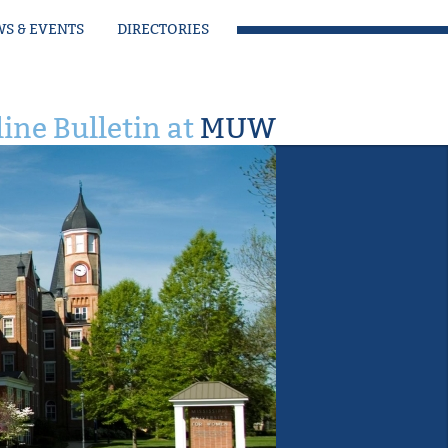
S & EVENTS
DIRECTORIES
ine Bulletin at
MUW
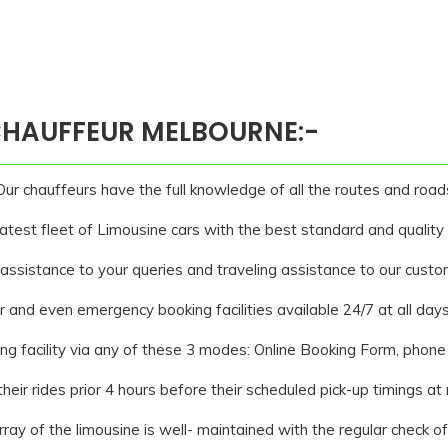
 CHAUFFEUR MELBOURNE:-
ur chauffeurs have the full knowledge of all the routes and road
est fleet of Limousine cars with the best standard and quality s
assistance to your queries and traveling assistance to our custo
 and even emergency booking facilities available 24/7 at all days
g facility via any of these 3 modes: Online Booking Form, phone 
heir rides prior 4 hours before their scheduled pick-up timings at
ray of the limousine is well- maintained with the regular check o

------------------------------------------------------------------------

Write the records out exactly, dropping every image.

Answer space:
S & EVENTS
DIRECTORIES
ine Bulletin at
MUW
 CHAUFFEUR MELBOURNE:-
ur chauffeurs have the full knowledge of all the routes and road
est fleet of Limousine cars with the best standard and quality s
assistance to your queries and traveling assistance to our custo
 and even emergency booking facilities available 24/7 at all days
g facility via any of these 3 modes: Online Booking Form, phone 
heir rides prior 4 hours before their scheduled pick-up timings at
ray of the limousine is well- maintained with the regular check o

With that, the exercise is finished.